Cours d’agriculture (Rozier)/EFFRITER
EFFRITER une terre. C’est l’épuiser, la rendre stérile ; ces mots sont synonymes. Lorsque les salpêtriers, par les lixiviations répétées, ont tiré de la terre tous les sels qu’elle contient, & que l’eau mère est chargée de toutes les parties graisseuses, huileuses & animales, alors la terre est parfaitement effritée, & le lien d’adhésion qui réunissoit les molécules les unes aux autres, est rompu ; enfin, cette terre n’a plus de consistance : on sèmeroit en vain par-dessus des graines quelconques : si elles germent, elles lèveront mal, à moins que cette terre ne s’approprie les principes répandus dans l’atmosphère dont nous avons parlé au mot Amendement, & au dernier chapitre du mot Culture. Les plantes chevelues sur-tout, & les trop fréquens labours opèrent, chacun dans leur genre, & effritent la terre.

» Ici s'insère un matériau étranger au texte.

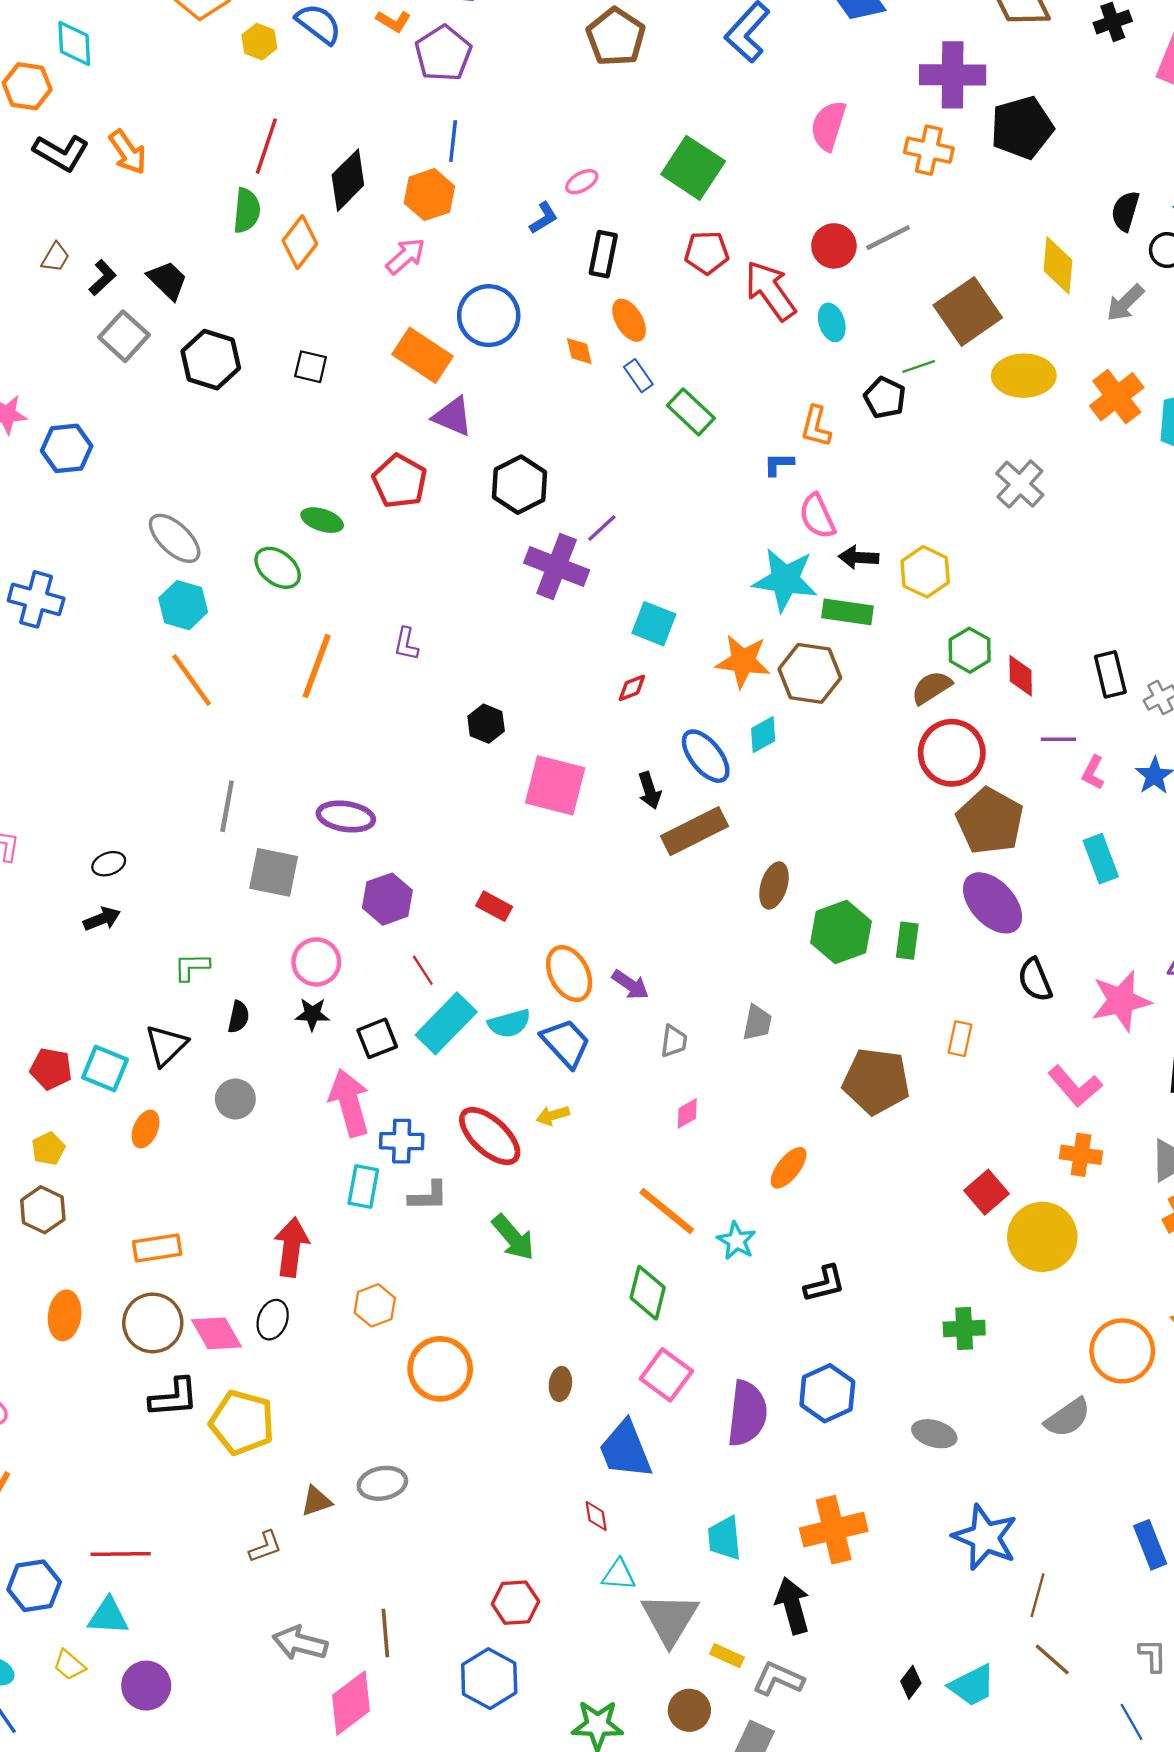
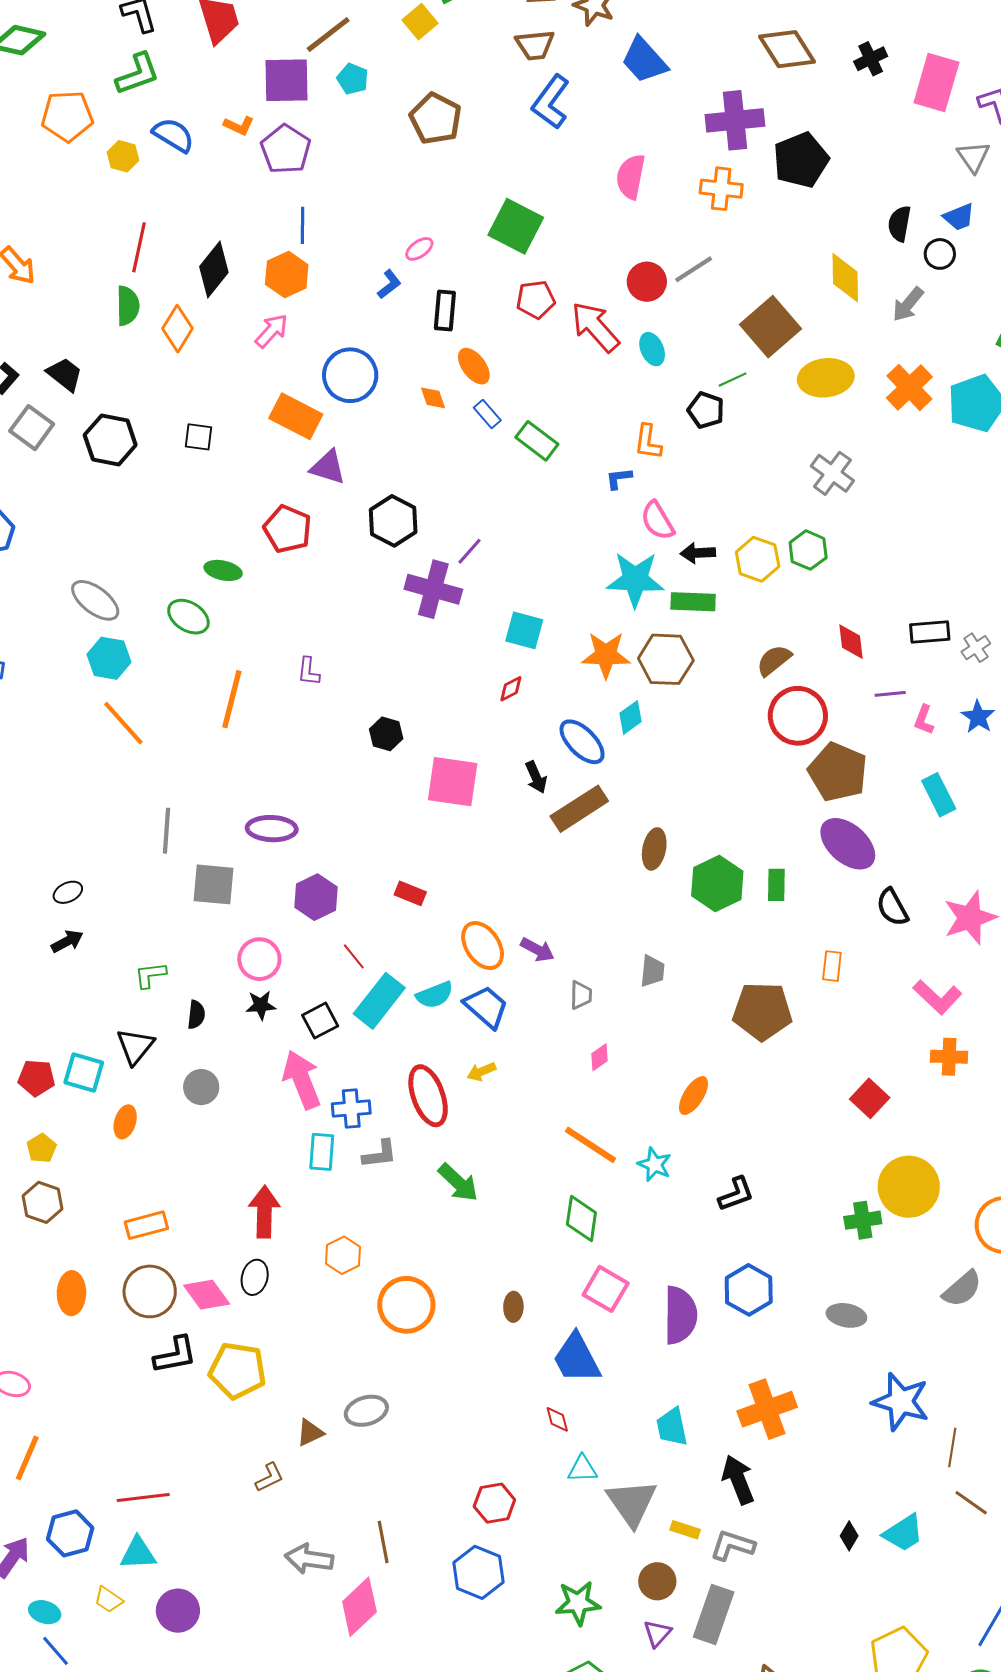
green hexagon: (970, 650) -> (808, 550), moved
black rectangle: (1110, 674) -> (930, 632), turned -75
red ellipse: (490, 1136) -> (428, 1096), turned 34
yellow circle: (1042, 1237) -> (909, 1187), moved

Prenons pour exemple la plante du tournesol nommée vulgairement soleil. Sa tige s’élève souvent à la hauteur de six à sept pieds, se partage dans le haut en plusieurs rameaux, & chaque rameau porte une ou plusieurs fleurs de cinq à six pouces de diamètre. Fouillons actuellement la terre, découvrons ses racines, & nous trouverons un nombre prodigieux de chevelus de neuf à douze pouces de longueur, sur une épaisseur de cinq à six pouces. Supposons encore que ce tournesol ait végété dans une terre compacte, on trouvera cependant que la terre mêlée entre ces chevelus sera presque réduite en poussière, parce qu’ils en auront épuisé tous les sucs & les sels, & ils auront, pour ainsi dire, à la manière des salpétriers, détruit tout lien d’adhésion ; la terre qui aura avoisiné ces chevelus sera également effritée. On doit conclure de cet exemple, que plus une plante, un arbre, &c. ont garnis de chevelus, plus ils irritent la terre. Toute racine chevelue effrite la terre à peu de profondeur ; toute racine pivotante n’épuise pas la partie supérieure, mais l’inférieure : voilà pourquoi après le blé on ne doit pas semer du blé, ni de la luzerne après la luzerne ; mais le blé réussira très-bien après la luzerne, & ainsi tour à tour. La forme des racines, comme je l’ai déjà dit plusieurs sois, est la base de la culture. C’est encore pour cette raison que la luzerne, prise pour exemple, fait périr tous les arbres aux pieds desquels elle est semée ; sa racine pivote profondément & enlève la substance qui leur étoit destinée. D’après ces observations, le jardinier prudent ne plante pas dans le même sol, par exemple, des scorsonères après des carottes ; il alterne ses plantations, & le lin ne sauroit croître sur le même sol, que plusieurs années après celle du premier semis.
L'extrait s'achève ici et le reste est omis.